For real, though, you should definitely incorporate the Hang Power Snatch into your training if you’re an athlete.

As we’ve said:

This is probably my favorite movement to forge raw athleticism and a gnarly Flash-like first step.

It’s violent, brusque, brutal, technical — it’s awesome, and everything you need as an athlete, let alone for a powerful first step!

Now, this exercise might be daunting to newcomers — and that’s fine. In the meantime, you can do Banded Kettlebell Swings to build strength and get used to this intense hinge pattern movement.

And although the Hang Power Snatch is a hinge pattern movement, like the Box Squat or Box Jump, it requires:

  • a high rate of force development
  • a brusque triple-joint extension
  • rapid motor unit recruitment
  • type IIb fast-twitch muscle fiber contraction
  • co-ordination

All of which contribute towards an lightning-fast first step and elite athletic ability.

And like with the weight box jump, it can be dangerous to perform in a state of fatigue, which is why it’s advisable to keep the rep ranges low.

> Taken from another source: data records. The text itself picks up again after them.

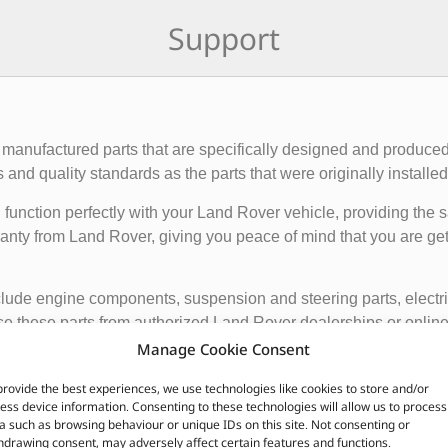
Support
manufactured parts that are specifically designed and produced
nd quality standards as the parts that were originally installed i
function perfectly with your Land Rover vehicle, providing the 
anty from Land Rover, giving you peace of mind that you are gett
de engine components, suspension and steering parts, electri
e these parts from authorized Land Rover dealerships or online r
nded to ensure the proper functioning and longevity of your La
Manage Cookie Consent
provide the best experiences, we use technologies like cookies to store and/or
CUSTOMERS ALSO PURCHASED
ess device information. Consenting to these technologies will allow us to process
a such as browsing behaviour or unique IDs on this site. Not consenting or
hdrawing consent, may adversely affect certain features and functions.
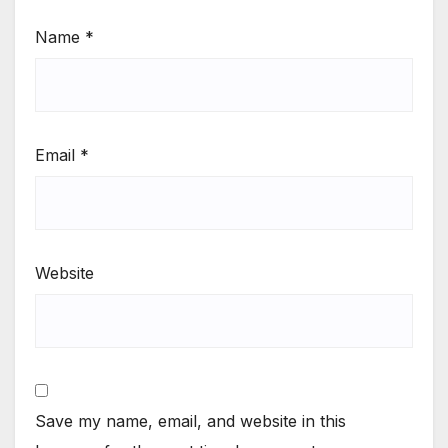
Name
*
Email
*
Website
Save my name, email, and website in this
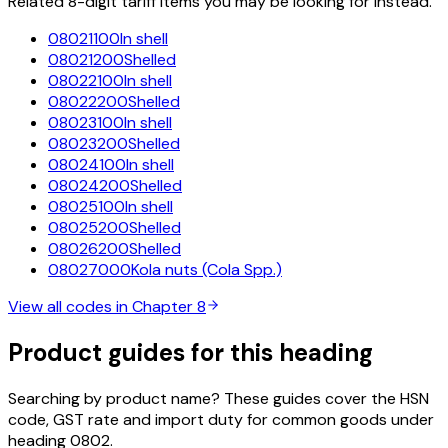
Related 8-digit tariff items you may be looking for instead.
08021100
In shell
08021200
Shelled
08022100
In shell
08022200
Shelled
08023100
In shell
08023200
Shelled
08024100
In shell
08024200
Shelled
08025100
In shell
08025200
Shelled
08026200
Shelled
08027000
Kola nuts (Cola Spp.)
View all codes in Chapter
8
Product guides for this heading
Searching by product name? These guides cover the HSN
code, GST rate and import duty for common goods under
heading
0802
.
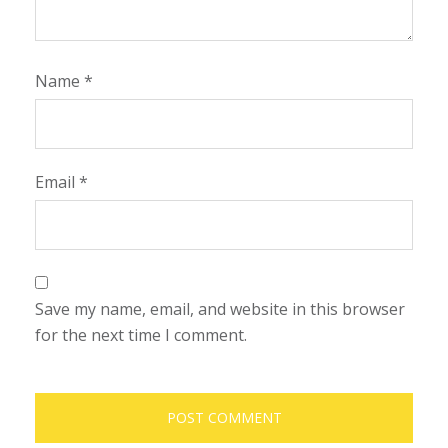
Name
*
Email
*
Save my name, email, and website in this browser
for the next time I comment.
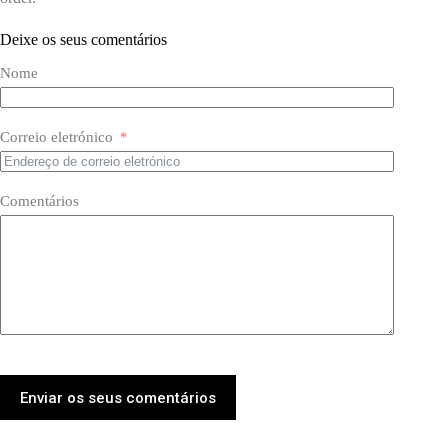
Deixe os seus comentários
Nome
Correio eletrónico
Comentários
Enviar os seus comentários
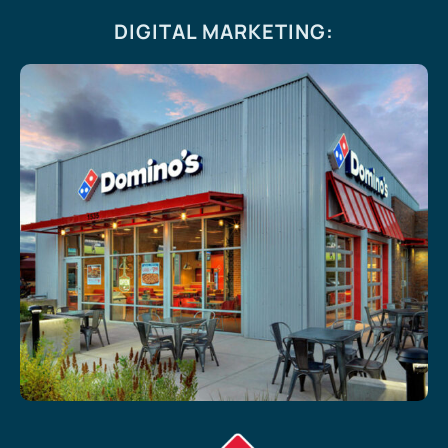
DIGITAL MARKETING
:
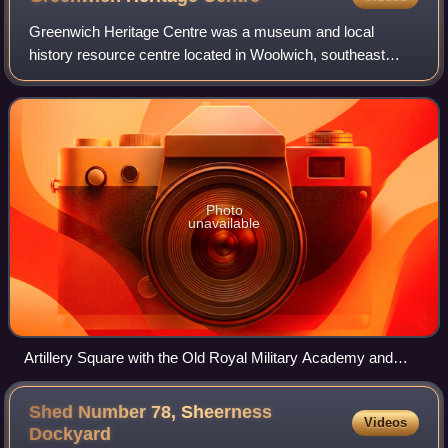
Greenwich Heritage Centre was a museum and local
history resource centre located in Woolwich, southeast
London, England. Established in 2003 by the London
Borough of Greenwich, it was managed by the R
Photo
unavailable
Artillery Square with the Old Royal Military Academy and
Greenwich Heritage Centre
Shed Number 78, Sheerness
Videos
Dockyard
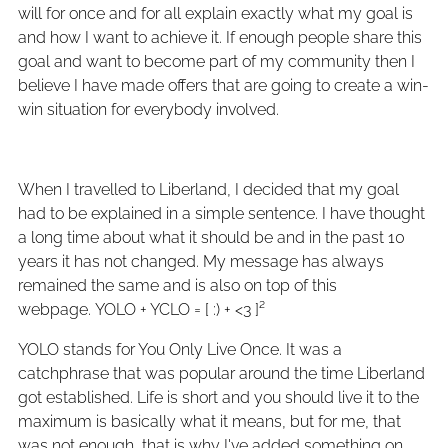
will for once and for all explain exactly what my goal is
and how I want to achieve it. If enough people share this
goal and want to become part of my community then I
believe I have made offers that are going to create a win-
win situation for everybody involved.
When I travelled to Liberland, I decided that my goal
had to be explained in a simple sentence. I have thought
a long time about what it should be and in the past 10
years it has not changed. My message has always
remained the same and is also on top of this
webpage. YOLO + YCLO = [ :) + <3 ]²
YOLO stands for You Only Live Once. It was a
catchphrase that was popular around the time Liberland
got established. Life is short and you should live it to the
maximum is basically what it means, but for me, that
was not enough, that is why I've added something on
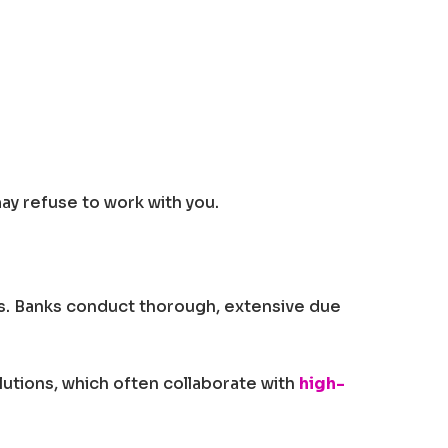
ay refuse to work with you.
ries. Banks conduct thorough, extensive due
olutions, which often collaborate with
high-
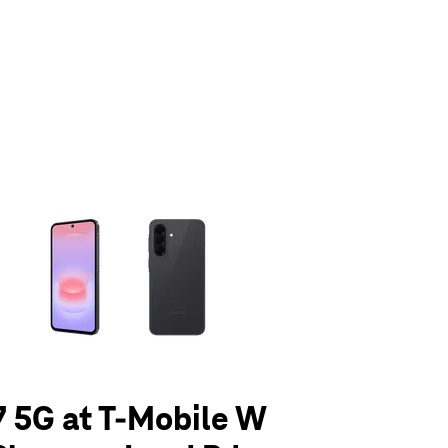
olumn of small thumbnails. Selecting a thumbnail will change the main 
 5G at T-Mobile W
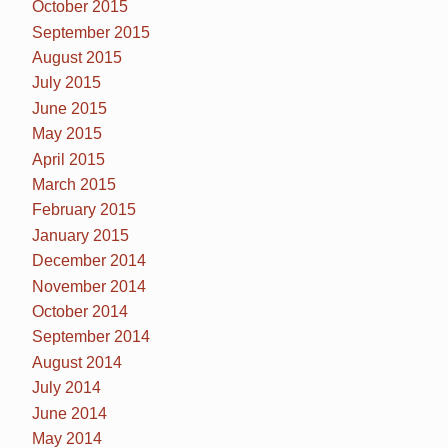
October 2015
September 2015
August 2015
July 2015
June 2015
May 2015
April 2015
March 2015
February 2015
January 2015
December 2014
November 2014
October 2014
September 2014
August 2014
July 2014
June 2014
May 2014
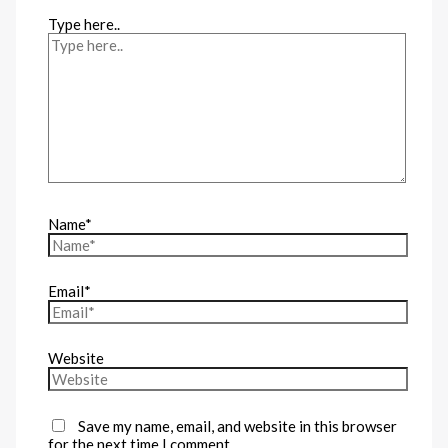
Type here..
Name*
Email*
Website
Save my name, email, and website in this browser
for the next time I comment.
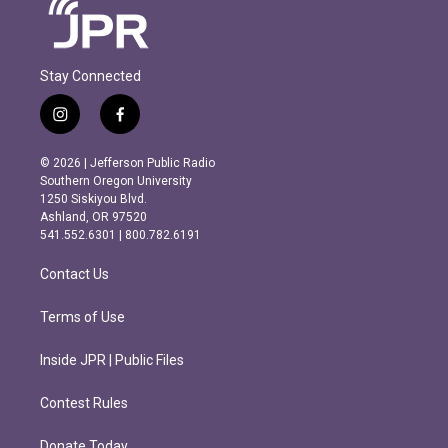
Stay Connected
i
f
n
a
s
c
© 2026 | Jefferson Public Radio
t
e
Southern Oregon University
a
b
1250 Siskiyou Blvd.
g
o
Ashland, OR 97520
r
o
541.552.6301 | 800.782.6191
a
k
m
Contact Us
Terms of Use
Inside JPR | Public Files
Contest Rules
Donate Today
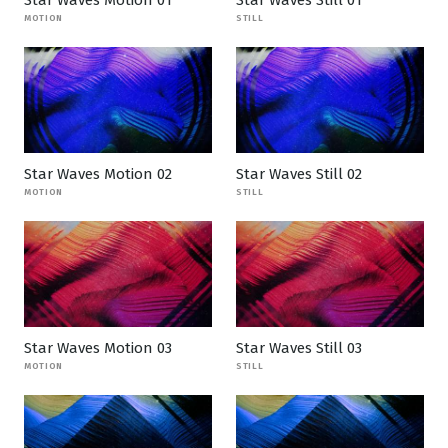
Star Waves Motion 01
Star Waves Still 01
MOTION
STILL
Star Waves Motion 02
Star Waves Still 02
MOTION
STILL
Star Waves Motion 03
Star Waves Still 03
MOTION
STILL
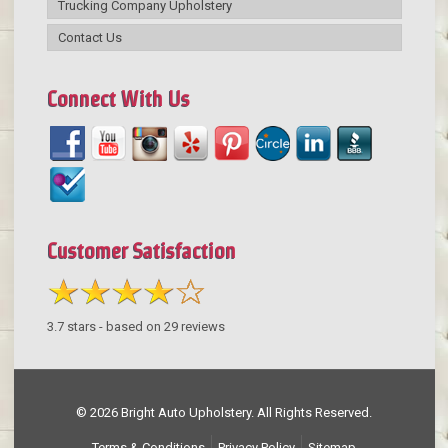
Trucking Company Upholstery
Contact Us
Connect With Us
Customer Satisfaction
3.7
stars - based on
29
reviews
© 2026 Bright Auto Upholstery. All Rights Reserved.
Terms & Conditions
Privacy Policy
Sitemap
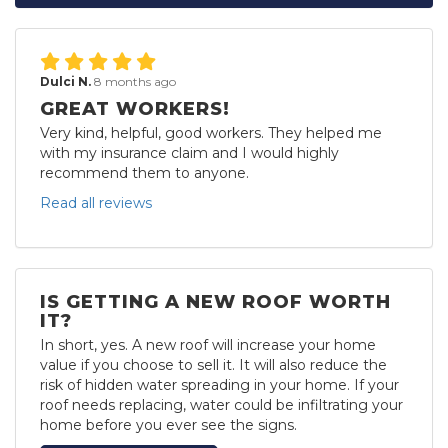
Dulci N.
8 months ago
GREAT WORKERS!
Very kind, helpful, good workers. They helped me
with my insurance claim and I would highly
recommend them to anyone.
Read all reviews
IS GETTING A NEW ROOF WORTH
IT?
In short, yes. A new roof will increase your home
value if you choose to sell it. It will also reduce the
risk of hidden water spreading in your home. If your
roof needs replacing, water could be infiltrating your
home before you ever see the signs.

Anywhere between 3-5 sets of 3-5 reps with a weight 70-90% of your one rep max will suffice.

This is a better choice to its less technical cousin the Powerclean because it requires a greater rate of force development and faster motor unit recruitment, making it a better choice of exercise.

It will also hammer your forearms, traps, and posterior chain harder than anything else if done correctly — everything a discerning athlete needs.